Welcome to Scala 3.5.1 (21.0.4, Java OpenJDK 64-Bit Server VM).
Type in expressions for evaluation. Or try :help.

scala> enum Color { case Black, Red }
// defined class Color

scala> Color.values
val res0: Array[Color] = Array(Black, Red)

If it was an immutable.ArraySeq then it wouldn’t need to be a defensive copy as it could just wrap the underlying Array…

bjornregnell · October 11, 2024, 2:10pm

(And I wouldn’t get questions of “Why” from students that I cannot answer (even though its good to show students every now and then that professors can’t answer everything ))

vasilmkd · October 11, 2024, 2:36pm

Java interop.
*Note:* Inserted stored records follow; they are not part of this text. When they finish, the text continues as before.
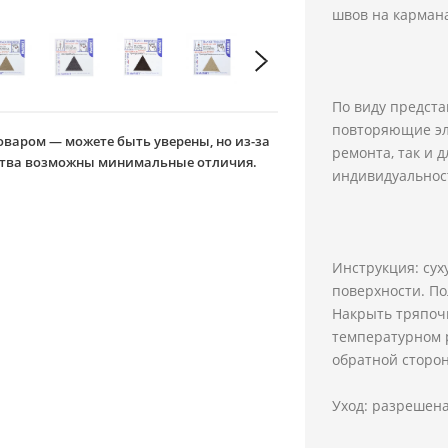
швов на кармана
По виду предста
повторяющие эл
оваром — можете быть уверены, но из-за
ремонта, так и 
йства возможны минимальные отличия.
индивидуальнос
Инструкция: сух
поверхности. По
Накрыть тряпоч
температурном р
обратной сторо
Уход: разрешена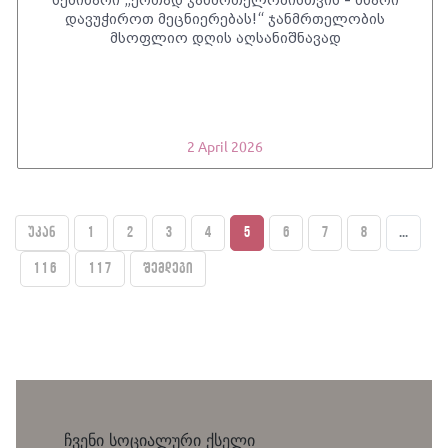
დავუჭიროთ მეცნიერებას!“ ჯანმრთელობის
მსოფლიო დღის აღსანიშნავად
2 April 2026
უკან
1
2
3
4
5
6
7
8
...
116
117
შემდეგი
ჩვენი სოციალური ქსელი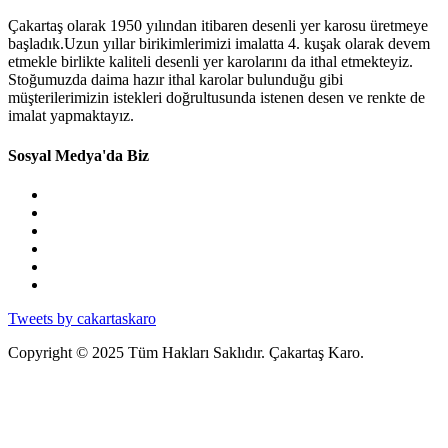
Çakartaş olarak 1950 yılından itibaren desenli yer karosu üretmeye
başladık.Uzun yıllar birikimlerimizi imalatta 4. kuşak olarak devem
etmekle birlikte kaliteli desenli yer karolarını da ithal etmekteyiz.
Stoğumuzda daima hazır ithal karolar bulunduğu gibi
müşterilerimizin istekleri doğrultusunda istenen desen ve renkte de
imalat yapmaktayız.
Sosyal Medya'da Biz
Tweets by cakartaskaro
Copyright © 2025 Tüm Hakları Saklıdır. Çakartaş Karo.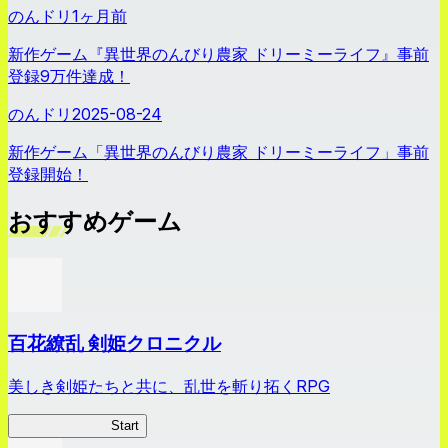
のんドリ
1ヶ月前
新作ゲーム『異世界のんびり農家 ドリーミーライフ』事前
登録9万件達成！
のんドリ
2025-08-24
新作ゲーム「異世界のんびり農家 ドリーミーライフ」事前
登録開始！
おすすめゲーム
百花繚乱 剣姫クロニクル
美しき剣姫たちと共に、乱世を斬り拓くRPG
剣姫クロニクル
Start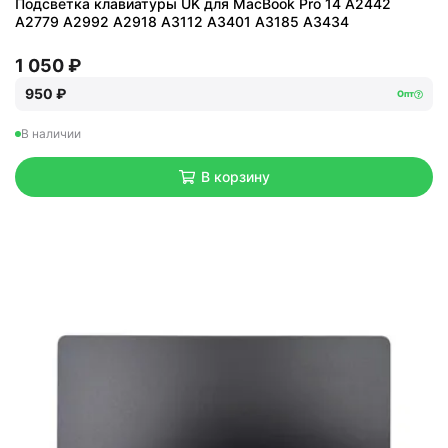
Подсветка клавиатуры UK для MacBook Pro 14 A2442
A2779 A2992 A2918 A3112 A3401 A3185 A3434
1 050 ₽
950 ₽
Опт
В наличии
В корзину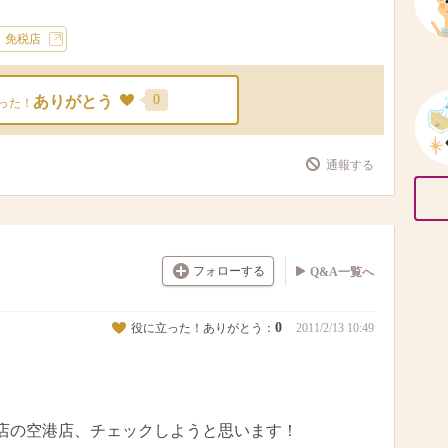
免税店
0
ありがとう
った！
通報する
フォローする
Q&A一覧へ
0
役に立った！ありがとう：
2011/2/13 10:49
店の空港店、チェックしようと思います！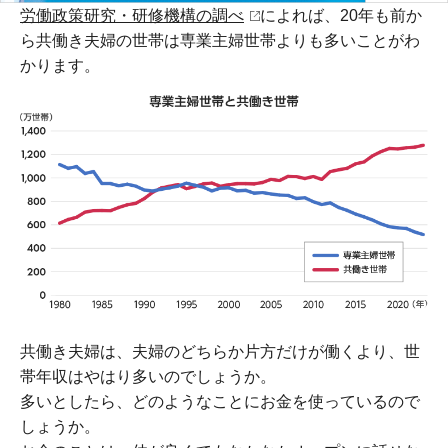
労働政策研究・研修機構の調べ
によれば、20年も前か
ら共働き夫婦の世帯は専業主婦世帯よりも多いことがわ
かります。
共働き夫婦は、夫婦のどちらか片方だけが働くより、世
帯年収はやはり多いのでしょうか。
多いとしたら、どのようなことにお金を使っているので
しょうか。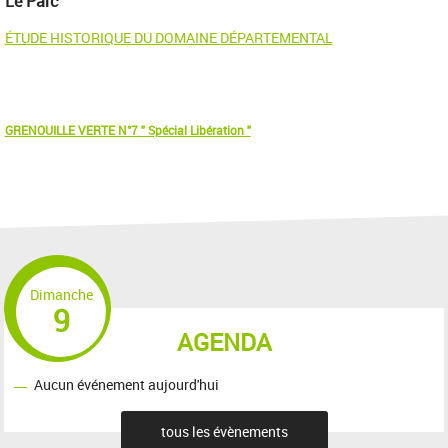
Le Parc
ÉTUDE HISTORIQUE DU DOMAINE DÉPARTEMENTAL
GRENOUILLE VERTE N°7 " Spécial Libération "
Dimanche
9
AGENDA
Aucun événement aujourd'hui
tous les évènements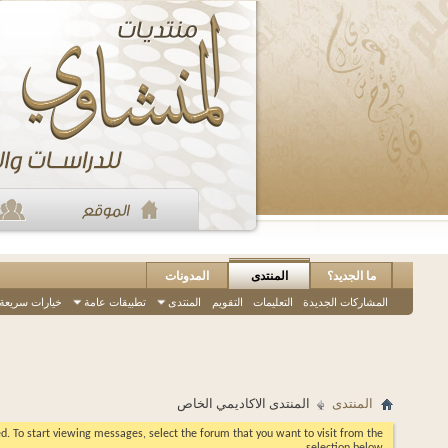
ما الجديد؟
المنتدى
المدونات
المشاركات الجديدة
التعليمات
التقويم
المنتدى
تطبيقات عامة
خيارات سريعة
المنتدى
المنتدى الاكاديمي الخاص
eed. To start viewing messages, select the forum that you want to visit from the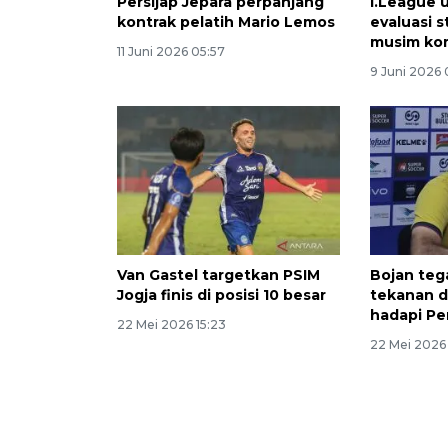
Persijap Jepara perpanjang
I.League 
kontrak pelatih Mario Lemos
evaluasi 
musim kom
11 Juni 2026 05:57
9 Juni 2026 
Van Gastel targetkan PSIM
Bojan teg
Jogja finis di posisi 10 besar
tekanan d
hadapi Pe
22 Mei 2026 15:23
22 Mei 2026 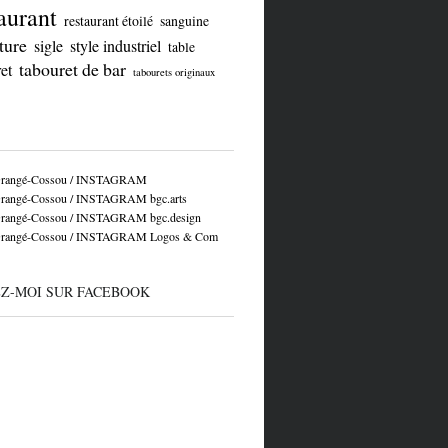
aurant
restaurant étoilé
sanguine
ture
sigle
style industriel
table
tabouret de bar
et
tabourets originaux
Grangé-Cossou / INSTAGRAM
rangé-Cossou / INSTAGRAM bgc.arts
rangé-Cossou / INSTAGRAM bgc.design
Grangé-Cossou / INSTAGRAM Logos & Com
EZ-MOI SUR FACEBOOK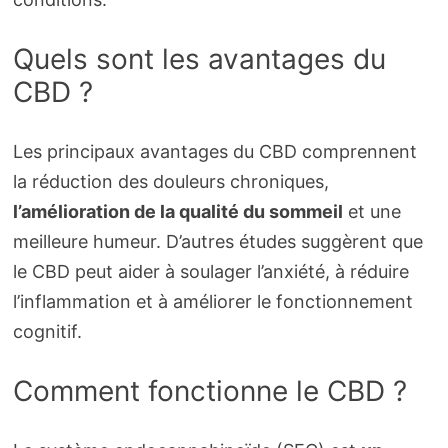
Quels sont les avantages du
CBD ?
Les principaux avantages du CBD comprennent
la réduction des douleurs chroniques,
l’amélioration de la qualité du sommeil
et une
meilleure humeur. D’autres études suggèrent que
le CBD peut aider à soulager l’anxiété, à réduire
l’inflammation et à améliorer le fonctionnement
cognitif.
Comment fonctionne le CBD ?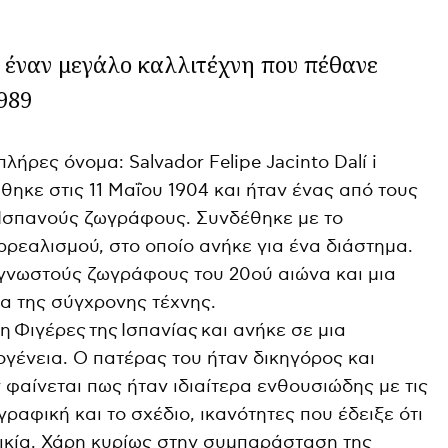
 έναν μεγάλο καλλιτέχνη που πέθανε
1989
λήρες όνομα: Salvador Felipe Jacinto Dalí i
ηκε στις 11 Μαΐου 1904 και ήταν ένας από τους
Ισπανούς ζωγράφους. Συνδέθηκε με το
ρρεαλισμού, στο οποίο ανήκε για ένα διάστημα.
 γνωστούς ζωγράφους του 20ού αιώνα και μια
α της σύγχρονης τέχνης.
 Φιγέρες της Ισπανίας και ανήκε σε μια
ογένεια. Ο πατέρας του ήταν δικηγόρος και
φαίνεται πως ήταν ιδιαίτερα ενθουσιώδης με τις
γραφική και το σχέδιο, ικανότητες που έδειξε ότι
λικία. Χάρη κυρίως στην συμπαράσταση της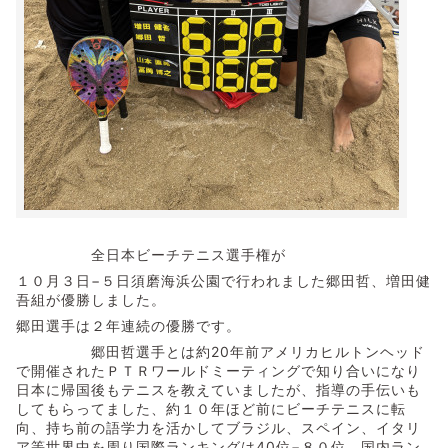
全日本ビーチテニス選手権が
１０月３日−５日須磨海浜公園で行われました郷田哲、増田健
吾組が優勝しました。
郷田選手は２年連続の優勝です。
郷田哲選手とは約20年前アメリカヒルトンヘッド
で開催されたＰＴＲワールドミーティングで知り合いになり
日本に帰国後もテニスを教えていましたが、指導の手伝いも
してもらってました、約１０年ほど前にビーチテニスに転
向、持ち前の語学力を活かしてブラジル、スペイン、イタリ
ア等世界中を周り国際ランキングは40位−８０位、国内ラン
All Java enums have a values() method that returns an array.

bishabosha · October 11, 2024, 2:52pm

I wonder if we could migrate away from this, by making values only visible to Java, and having a more idiomatic api on the scala side - and possibly keep opt-in visibility of values?

bjornregnell · October 11, 2024, 3:04pm

(Or) perhaps (also) provide a new toSeq method that gives an ArraySeq

Jasper-M · October 11, 2024, 3:14pm

I guess you could make it return an IArray and that would be binary compatible with Java.

bjornregnell · October 11, 2024, 4:30pm

That would indeed be an improvement but also IArrays “don’t behave” (i.e. not structural eq etc like a normal collection such as ArraySeq).

Perhaps the best thing would be to change values to return an IArray and add a toSeq method that returns an immutable.ArraySeq to get the best of both worlds.

bishabosha · October 11, 2024, 5:02pm

it’d still have to be copy on each call which isn’t ideal

MateuszKowalewski · October 11, 2024, 6:53pm

Who uses Scala enums from Java?

Actually, who uses any Scala sugar from Java?

Calling any more advanced Scala construct (especially where Scala uses heavy sugared encodings) from Java does not work properly anyway and is at best a gigantic PITA. That’s why all big Scala libs / frameworks with Java support have a dedicated Java API that manually wraps Scala constructs into proper Java constructs so you don’t need to know Scala compiler internals to call some code. So imho the “interop Scala from Java” is mostly irrelevant and should not be an argument for anything.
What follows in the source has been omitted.